“Amen, God of our fathers, hear!” The fervent prayer had come from a black man who had dropped to his knees on the platform behind Douglass. There was a responding murmur from the crowd. Douglass stood a moment with his head bowed. Then he continued:
“We are watching for the dawn of a new day. We are waiting for the answer to the agonizing prayers of centuries. We—” His eyes were caught by a movement in the crowd packed around the doors. He held his breath. A man ran down the aisle.
“It’s coming—It’s coming over the wires! Now!” he shouted.

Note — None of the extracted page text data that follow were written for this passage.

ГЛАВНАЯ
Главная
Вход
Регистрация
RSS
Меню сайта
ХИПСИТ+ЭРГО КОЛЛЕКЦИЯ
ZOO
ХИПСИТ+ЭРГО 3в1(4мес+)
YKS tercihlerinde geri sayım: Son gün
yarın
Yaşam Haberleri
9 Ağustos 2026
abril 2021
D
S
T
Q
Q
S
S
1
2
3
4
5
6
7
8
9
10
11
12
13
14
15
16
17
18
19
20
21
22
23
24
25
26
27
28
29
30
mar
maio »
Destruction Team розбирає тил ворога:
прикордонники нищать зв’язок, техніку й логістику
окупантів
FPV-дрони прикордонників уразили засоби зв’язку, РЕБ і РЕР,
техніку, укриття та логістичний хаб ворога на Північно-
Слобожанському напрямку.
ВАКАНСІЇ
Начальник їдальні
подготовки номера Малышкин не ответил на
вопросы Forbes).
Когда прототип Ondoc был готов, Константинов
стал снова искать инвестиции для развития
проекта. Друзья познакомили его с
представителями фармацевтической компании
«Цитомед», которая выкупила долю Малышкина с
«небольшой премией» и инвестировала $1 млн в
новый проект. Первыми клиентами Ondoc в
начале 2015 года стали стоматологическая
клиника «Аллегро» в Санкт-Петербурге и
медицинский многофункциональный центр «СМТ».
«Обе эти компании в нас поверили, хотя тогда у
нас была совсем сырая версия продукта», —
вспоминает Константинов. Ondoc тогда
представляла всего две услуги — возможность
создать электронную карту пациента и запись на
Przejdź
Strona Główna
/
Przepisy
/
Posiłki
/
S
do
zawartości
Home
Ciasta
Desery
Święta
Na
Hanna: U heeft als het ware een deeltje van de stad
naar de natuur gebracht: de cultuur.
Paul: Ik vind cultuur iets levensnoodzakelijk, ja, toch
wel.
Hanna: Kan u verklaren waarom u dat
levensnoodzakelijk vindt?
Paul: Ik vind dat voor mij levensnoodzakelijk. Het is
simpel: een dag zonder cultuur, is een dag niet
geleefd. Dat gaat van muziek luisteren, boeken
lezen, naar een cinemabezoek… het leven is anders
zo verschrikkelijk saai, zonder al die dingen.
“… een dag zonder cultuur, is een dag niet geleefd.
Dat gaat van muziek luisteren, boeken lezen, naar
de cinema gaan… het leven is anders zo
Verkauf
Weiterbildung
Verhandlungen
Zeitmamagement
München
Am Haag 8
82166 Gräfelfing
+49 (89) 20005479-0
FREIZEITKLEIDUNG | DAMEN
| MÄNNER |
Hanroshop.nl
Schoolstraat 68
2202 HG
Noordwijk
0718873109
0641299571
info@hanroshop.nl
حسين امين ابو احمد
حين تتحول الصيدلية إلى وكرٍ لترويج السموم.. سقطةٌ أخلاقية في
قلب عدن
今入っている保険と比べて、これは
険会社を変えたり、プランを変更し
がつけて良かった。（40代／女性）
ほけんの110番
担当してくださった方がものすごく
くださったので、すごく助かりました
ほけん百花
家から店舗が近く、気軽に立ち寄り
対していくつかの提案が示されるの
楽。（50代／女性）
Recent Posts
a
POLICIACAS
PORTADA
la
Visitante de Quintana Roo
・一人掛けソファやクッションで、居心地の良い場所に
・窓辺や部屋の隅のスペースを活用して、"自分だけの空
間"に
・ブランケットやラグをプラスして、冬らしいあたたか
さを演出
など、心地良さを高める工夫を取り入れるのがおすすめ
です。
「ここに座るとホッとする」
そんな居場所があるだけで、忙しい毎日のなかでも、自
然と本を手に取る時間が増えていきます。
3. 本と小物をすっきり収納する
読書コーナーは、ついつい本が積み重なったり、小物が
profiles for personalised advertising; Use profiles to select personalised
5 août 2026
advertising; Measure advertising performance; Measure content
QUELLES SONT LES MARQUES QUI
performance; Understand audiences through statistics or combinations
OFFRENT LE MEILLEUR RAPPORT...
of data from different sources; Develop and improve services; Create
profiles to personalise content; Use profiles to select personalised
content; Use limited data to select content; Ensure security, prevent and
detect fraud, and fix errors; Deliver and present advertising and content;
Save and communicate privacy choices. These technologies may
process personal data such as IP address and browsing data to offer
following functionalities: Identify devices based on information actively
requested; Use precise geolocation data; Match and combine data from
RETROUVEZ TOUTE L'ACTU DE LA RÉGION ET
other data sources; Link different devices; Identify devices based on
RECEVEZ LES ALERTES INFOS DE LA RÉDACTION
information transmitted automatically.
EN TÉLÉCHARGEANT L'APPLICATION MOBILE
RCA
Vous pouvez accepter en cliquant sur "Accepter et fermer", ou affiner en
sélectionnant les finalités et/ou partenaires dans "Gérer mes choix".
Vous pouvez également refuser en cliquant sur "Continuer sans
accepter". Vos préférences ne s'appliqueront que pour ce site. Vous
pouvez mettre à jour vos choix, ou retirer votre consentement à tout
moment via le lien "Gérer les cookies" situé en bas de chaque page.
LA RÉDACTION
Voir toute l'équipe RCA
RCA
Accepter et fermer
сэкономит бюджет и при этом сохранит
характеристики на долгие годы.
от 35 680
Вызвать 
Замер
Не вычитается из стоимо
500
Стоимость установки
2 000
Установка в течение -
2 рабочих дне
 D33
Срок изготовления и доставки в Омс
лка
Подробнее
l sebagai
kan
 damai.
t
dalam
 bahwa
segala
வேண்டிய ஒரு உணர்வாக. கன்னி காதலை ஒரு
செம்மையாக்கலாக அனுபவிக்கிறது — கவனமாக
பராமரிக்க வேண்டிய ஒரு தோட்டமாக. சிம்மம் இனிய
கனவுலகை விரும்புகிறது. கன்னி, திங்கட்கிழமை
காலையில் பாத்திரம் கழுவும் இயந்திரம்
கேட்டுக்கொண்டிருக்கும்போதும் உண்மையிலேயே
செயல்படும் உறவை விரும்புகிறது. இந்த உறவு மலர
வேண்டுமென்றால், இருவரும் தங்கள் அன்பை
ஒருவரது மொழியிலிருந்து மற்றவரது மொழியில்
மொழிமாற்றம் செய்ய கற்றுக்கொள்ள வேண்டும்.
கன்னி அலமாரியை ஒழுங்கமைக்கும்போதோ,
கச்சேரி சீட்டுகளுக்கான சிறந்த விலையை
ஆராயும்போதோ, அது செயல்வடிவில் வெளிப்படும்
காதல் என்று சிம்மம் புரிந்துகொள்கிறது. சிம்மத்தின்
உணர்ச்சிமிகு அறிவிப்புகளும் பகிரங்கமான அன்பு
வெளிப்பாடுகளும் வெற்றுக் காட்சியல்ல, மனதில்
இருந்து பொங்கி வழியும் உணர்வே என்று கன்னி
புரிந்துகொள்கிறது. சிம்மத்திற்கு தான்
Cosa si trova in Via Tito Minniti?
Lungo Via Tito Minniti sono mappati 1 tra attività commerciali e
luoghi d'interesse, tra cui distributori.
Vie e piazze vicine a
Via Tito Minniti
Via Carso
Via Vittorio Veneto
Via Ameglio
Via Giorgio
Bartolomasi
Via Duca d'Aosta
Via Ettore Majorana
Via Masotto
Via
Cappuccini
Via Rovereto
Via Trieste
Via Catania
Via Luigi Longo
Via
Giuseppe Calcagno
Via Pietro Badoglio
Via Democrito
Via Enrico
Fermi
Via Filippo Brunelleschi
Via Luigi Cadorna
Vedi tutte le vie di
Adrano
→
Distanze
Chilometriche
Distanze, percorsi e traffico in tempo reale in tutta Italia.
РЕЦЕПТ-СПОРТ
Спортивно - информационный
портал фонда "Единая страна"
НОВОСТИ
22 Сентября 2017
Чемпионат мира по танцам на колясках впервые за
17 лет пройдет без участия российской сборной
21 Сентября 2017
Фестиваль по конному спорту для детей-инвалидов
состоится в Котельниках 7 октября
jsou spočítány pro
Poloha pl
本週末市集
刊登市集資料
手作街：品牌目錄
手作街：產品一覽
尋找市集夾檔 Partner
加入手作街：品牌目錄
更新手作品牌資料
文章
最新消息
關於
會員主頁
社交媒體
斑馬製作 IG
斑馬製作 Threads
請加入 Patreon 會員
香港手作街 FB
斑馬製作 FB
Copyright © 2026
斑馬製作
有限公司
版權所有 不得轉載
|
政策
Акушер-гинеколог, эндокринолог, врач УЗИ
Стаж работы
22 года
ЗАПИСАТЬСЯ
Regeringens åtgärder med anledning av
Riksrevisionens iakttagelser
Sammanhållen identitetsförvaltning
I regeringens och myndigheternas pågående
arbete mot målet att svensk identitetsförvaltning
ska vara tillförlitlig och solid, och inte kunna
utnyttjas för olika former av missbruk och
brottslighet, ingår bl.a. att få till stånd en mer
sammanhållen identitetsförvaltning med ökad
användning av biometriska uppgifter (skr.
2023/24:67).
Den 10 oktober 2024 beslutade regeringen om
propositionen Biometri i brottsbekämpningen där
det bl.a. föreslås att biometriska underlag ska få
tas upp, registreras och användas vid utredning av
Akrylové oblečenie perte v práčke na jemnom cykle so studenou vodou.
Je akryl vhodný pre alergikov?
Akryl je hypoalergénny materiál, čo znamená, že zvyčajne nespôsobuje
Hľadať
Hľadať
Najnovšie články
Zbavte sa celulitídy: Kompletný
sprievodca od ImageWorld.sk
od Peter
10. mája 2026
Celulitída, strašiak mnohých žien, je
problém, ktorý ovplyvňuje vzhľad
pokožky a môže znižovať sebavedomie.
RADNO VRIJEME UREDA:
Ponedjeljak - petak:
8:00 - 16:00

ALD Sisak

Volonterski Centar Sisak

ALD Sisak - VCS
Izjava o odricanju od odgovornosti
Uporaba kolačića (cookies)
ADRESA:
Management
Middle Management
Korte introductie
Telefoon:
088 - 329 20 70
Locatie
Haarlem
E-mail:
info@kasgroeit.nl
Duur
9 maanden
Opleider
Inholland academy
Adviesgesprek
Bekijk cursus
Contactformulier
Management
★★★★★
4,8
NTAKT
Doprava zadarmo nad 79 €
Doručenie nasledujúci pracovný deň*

The shout that went up from the crowd carried the glad tidings to the streets. Men and women screamed—they tossed their hats into the air—strangers embraced one another, weeping. Garrison, standing in the gallery, was cheered madly; Harriet Beecher Stowe, her bonnet awry, tears streaming down her cheeks, was lifted to a bench. After a while they quieted down to hear the reading of the text ... “are, and henceforward shall be, free.” Then the Reverend Charles Rue, the black man behind Douglass, lifted his magnificent voice and led them as they sang,
“Sound the loud timbrel o’er Egypt’s dark sea,
Jehovah hath triumphed, his people are free.”
Cables carried the news across the Atlantic. Crowds thronged the streets of London and Liverpool. Three thousand workmen of Manchester, many of them present sufferers from the cotton famine, adopted by acclamation an address to President Lincoln congratulating him on the Proclamation. George Thompson led a similar meeting in Lancashire, and in Exeter Hall a great demonstration meeting was addressed by John Stuart Mill.
But it was from the deep, deep South that the sweetest music came. It was an old song—old as the first man, lifting himself from the mire and slime of some dark river bed and feeling the warm sun upon his face, old as the song they sang crossing the Red Sea, old as the throbbing of drums deep in the jungles, old as the song of all men everywhere who would be free. It was a new song, the loveliest thing born this side of the seas, fresh and verdant and young, full as the promise of this new America—the Delta’s rich, black earth; the tall, thick trees upon a thousand hills; the fairy, jeweled beauty of the bayous; the rolling plains of the Mississippi. Black folks made a song that day.
They crouched in their cabins, hushed and still. Old men and women who had prayed so long—broken, close to the end, they waited for this glorious thing. Young men and women, leashed in their strength, twisted in bondage—they waited. Mothers grasped their babies in their arms—waiting.
Some of them listened for a clap of thunder that would rend the world apart. Some strained their eyes toward the sky, waiting for God upon a cloud to bring them freedom. Anything was possible, they whispered, waiting.